Editorial: Latin’s Lovers; The ‘Dead Language’ Lives

Generations of high school Latin scholars will recall this bit of verse, sometimes inscribed by a predecessor in the front of a textbook: Latin is a dead language/As dead as dead can be/First it killed the Romans/And now it’s killing me. As poetry it didn’t have much to offer, but as commentary about the difficulty of mastering the subject, it had a certain force.

Nonetheless, we were relieved to learn from a recent story by staff writer Alex Hanson that while Latin is indeed a dead language, it continues to live in at least a few classrooms around the Upper Valley.

It’s still offered at nearly all the area’s private schools, including Kimball Union Academy, Crossroads Academy and Cardigan Mountain School, as well as in a handful of public high schools, including Hanover, Lebanon, Woodstock, Woodsville and Kearsarge.

While that’s encouraging, the overall trend is not.
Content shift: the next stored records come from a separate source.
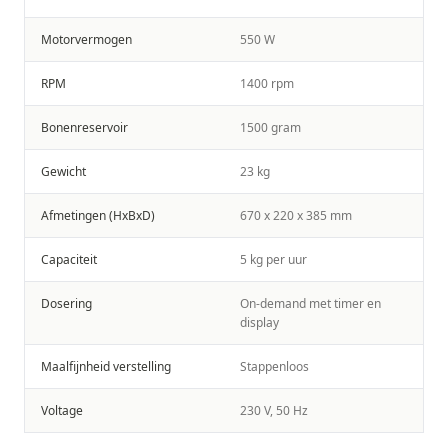
Motorvermogen
550 W
RPM
1400 rpm
Bonenreservoir
1500 gram
Gewicht
23 kg
Afmetingen (HxBxD)
670 x 220 x 385 mm
Capaciteit
5 kg per uur
Dosering
On-demand met timer en
display
Maalfijnheid verstelling
Stappenloos
Voltage
230 V, 50 Hz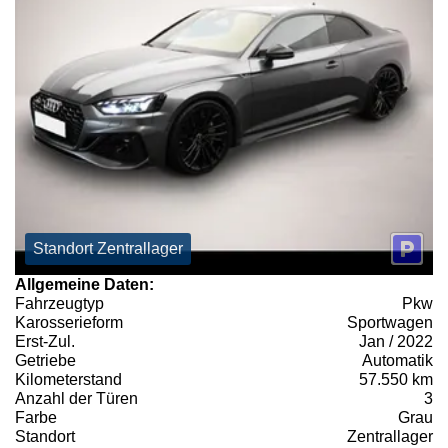
Standort Zentrallager
Allgemeine Daten:
Fahrzeugtyp
Pkw
Karosserieform
Sportwagen
Erst-Zul.
Jan / 2022
Getriebe
Automatik
Kilometerstand
57.550 km
Anzahl der Türen
3
Farbe
Grau
Standort
Zentrallager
As Hanson reported, the teaching of Latin has been in decline for a century. But the pace may be accelerating. Over the 10 years beginning in 1997, the percentage of high schools nationwide that offered Latin declined from 20 percent to 13 percent. It’s easy to understand why. The study of Latin was once the hallmark of a rigorous education, but with the advent of mandatory standardized testing, schools are increasingly focused on teaching reading and math, while foreign languages have been de-emphasized.

And then there’s the fact that not so many jobs in today’s economy require a working knowledge of Latin. With schools putting increased emphasis on developing skills that have immediate practical value in the workplace, consigning Latin to the ash bin of ancient history is probably inevitable.

But there are just as many good reasons to keep Latin in the curriculum. The teachers and administrators that Hanson interviewed offered several. One is that the language is the foundation of a good vocabulary, given that 60 percent of English words trace their origins to Latin. Another is that the study of its complex structure reinforces English grammar skills.

Latin also puts a premium on rote learning, which is anathema in many schools today but shouldn’t be. There’s a lot to be said for learning things by heart, including the development of the parts of the brain that retain the information that is a prerequisite to reasoning effectively.

Moreover, lines of poetry and passages from literature committed to memory become a part of one’s internal life and a reference point for processing new experience. (This is not to mention that summoning an appropriate scrap of Latin at an opportune moment can be an impressive party trick.)

We were also struck by the comment of Jean Behnke, head of Crossroads Academy in Lyme, who noted that the steady concentrated mental effort required to study Latin is the antithesis of what digital technology encourages — short attention spans resulting from the constant temptation to flip from one application to another. Indeed, being able to concentrate on the task at hand is just as important now as it ever was — at school, on the job, in life — but the tools we use undermine the ability to do so. To the extent that training the mind to block out the digital noise is an increasingly important priority, Latin may be able to prove that the reports of its death are exaggerated, or at least premature.